Hagin aided George H.W. Bush during his unsuccessful GOP presidential nomination campaign in 1979. When Bush became Vice President in 1981, he selected Hagin as his personal aide. Bush also appointed him to head the Vice President's Legislative Affairs, 1983-85. In 1985, Hagin left the White House to be Public Affairs Director for Federated Department Stores, which owns Macy's and Bloomingdale's.

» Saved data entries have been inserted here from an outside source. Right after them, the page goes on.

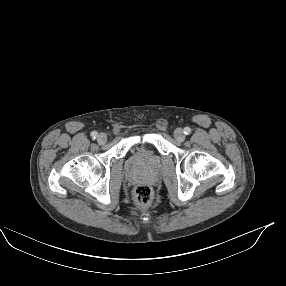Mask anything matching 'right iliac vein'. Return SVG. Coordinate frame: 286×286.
<instances>
[{
  "label": "right iliac vein",
  "instance_id": "right-iliac-vein-1",
  "mask_svg": "<svg viewBox=\"0 0 286 286\" xmlns=\"http://www.w3.org/2000/svg\"><path fill=\"white\" fill-rule=\"evenodd\" d=\"M97 141H98V143L99 144H105L106 143V141H107V136H106V134H104V133H100L98 136H97Z\"/></svg>",
  "mask_w": 286,
  "mask_h": 286
}]
</instances>
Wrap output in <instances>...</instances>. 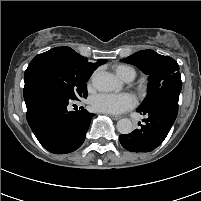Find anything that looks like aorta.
I'll list each match as a JSON object with an SVG mask.
<instances>
[{
	"instance_id": "obj_1",
	"label": "aorta",
	"mask_w": 201,
	"mask_h": 201,
	"mask_svg": "<svg viewBox=\"0 0 201 201\" xmlns=\"http://www.w3.org/2000/svg\"><path fill=\"white\" fill-rule=\"evenodd\" d=\"M92 84L100 92H110L121 88L119 81L111 73L105 71L95 72L92 76ZM117 130L121 134H129L133 131V124L127 118L120 119L117 122Z\"/></svg>"
}]
</instances>
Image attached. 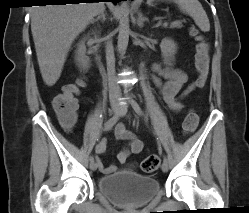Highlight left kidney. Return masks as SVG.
I'll list each match as a JSON object with an SVG mask.
<instances>
[{
    "instance_id": "left-kidney-1",
    "label": "left kidney",
    "mask_w": 249,
    "mask_h": 213,
    "mask_svg": "<svg viewBox=\"0 0 249 213\" xmlns=\"http://www.w3.org/2000/svg\"><path fill=\"white\" fill-rule=\"evenodd\" d=\"M162 57L164 58V63L171 66L174 59V55L177 50L176 43L172 39L165 38L160 44Z\"/></svg>"
}]
</instances>
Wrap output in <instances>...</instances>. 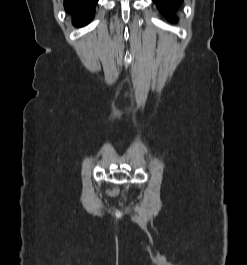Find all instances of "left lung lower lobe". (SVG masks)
Segmentation results:
<instances>
[{
    "label": "left lung lower lobe",
    "instance_id": "0a47b994",
    "mask_svg": "<svg viewBox=\"0 0 247 265\" xmlns=\"http://www.w3.org/2000/svg\"><path fill=\"white\" fill-rule=\"evenodd\" d=\"M160 12L170 20L177 21L174 12L180 7L183 0H153Z\"/></svg>",
    "mask_w": 247,
    "mask_h": 265
}]
</instances>
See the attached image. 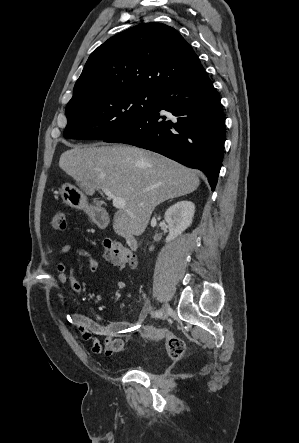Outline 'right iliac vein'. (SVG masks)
Segmentation results:
<instances>
[{"label":"right iliac vein","mask_w":299,"mask_h":443,"mask_svg":"<svg viewBox=\"0 0 299 443\" xmlns=\"http://www.w3.org/2000/svg\"><path fill=\"white\" fill-rule=\"evenodd\" d=\"M171 312V308L168 304H165L162 308V315H161V319H166L169 314Z\"/></svg>","instance_id":"63e3f726"}]
</instances>
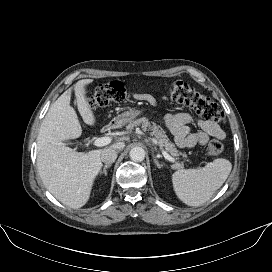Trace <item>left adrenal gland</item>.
Instances as JSON below:
<instances>
[{
    "instance_id": "1",
    "label": "left adrenal gland",
    "mask_w": 272,
    "mask_h": 272,
    "mask_svg": "<svg viewBox=\"0 0 272 272\" xmlns=\"http://www.w3.org/2000/svg\"><path fill=\"white\" fill-rule=\"evenodd\" d=\"M153 160H154V163L155 165L158 167V168H162L163 165H161L158 160L156 159V157L153 155Z\"/></svg>"
}]
</instances>
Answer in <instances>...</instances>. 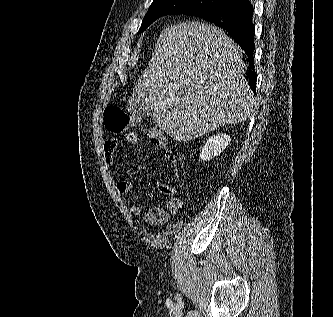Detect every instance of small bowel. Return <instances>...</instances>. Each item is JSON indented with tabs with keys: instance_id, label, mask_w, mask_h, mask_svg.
Returning a JSON list of instances; mask_svg holds the SVG:
<instances>
[{
	"instance_id": "c3829d8e",
	"label": "small bowel",
	"mask_w": 333,
	"mask_h": 317,
	"mask_svg": "<svg viewBox=\"0 0 333 317\" xmlns=\"http://www.w3.org/2000/svg\"><path fill=\"white\" fill-rule=\"evenodd\" d=\"M124 139L131 145L138 147L139 137L134 132H129L124 135ZM119 144L118 138H110L104 143V161L108 167L114 163V153ZM176 177H179L176 172ZM117 191L122 196H129L133 193V184L127 179H121L117 182ZM160 193L170 198L166 201L165 207L155 206L148 209L144 213V220L147 224L152 226L163 225L167 222L169 214L177 213L181 208V200L174 196L176 189L174 186L160 182L158 185ZM133 213L135 215H142V209L139 206H133Z\"/></svg>"
}]
</instances>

He returned to politics during the 1988 presidential campaign where he aided Bush in his successful run. He continued his service during the administration as Appointments Secretary to the President until he took a job as vice president of corporate affairs at Chiquita Brands International in 1991. Hagin also served as a volunteer firefighter for the Madeira Indian Hill Joint Fire District while working for Chiquita Brands International.

Hagin aided George W. Bush as a deputy campaign manager during the 2000 presidential campaign. He was appointed Deputy Chief of Staff in 2001 and remained in the position until July 2008. Prior to Karl Rove's resignation in 2007, Hagin's day-to-day power rivaled that of Rove.[2]

Notes[edit]

  1. ^ Hagin leaving White House, Mike Allen. July 3, 2008. The Politico
  2. ^ 'Time' Asks, Who Is the Next Mike Brown? Fresh Air with Terry Gross. September 28, 2005. National Public Radio.